▸ **Task item**
Would you retype every line below without changing anything?

BEGIN The input

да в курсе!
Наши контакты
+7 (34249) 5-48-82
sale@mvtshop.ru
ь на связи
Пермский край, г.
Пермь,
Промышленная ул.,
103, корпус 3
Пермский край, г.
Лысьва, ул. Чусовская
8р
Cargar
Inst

END The input

▸ **Completed exercise**
да в курсе!
Наши контакты
+7 (34249) 5-48-82
sale@mvtshop.ru
ь на связи
Пермский край, г.
Пермь,
Промышленная ул.,
103, корпус 3
Пермский край, г.
Лысьва, ул. Чусовская
8р
Cargar
Inst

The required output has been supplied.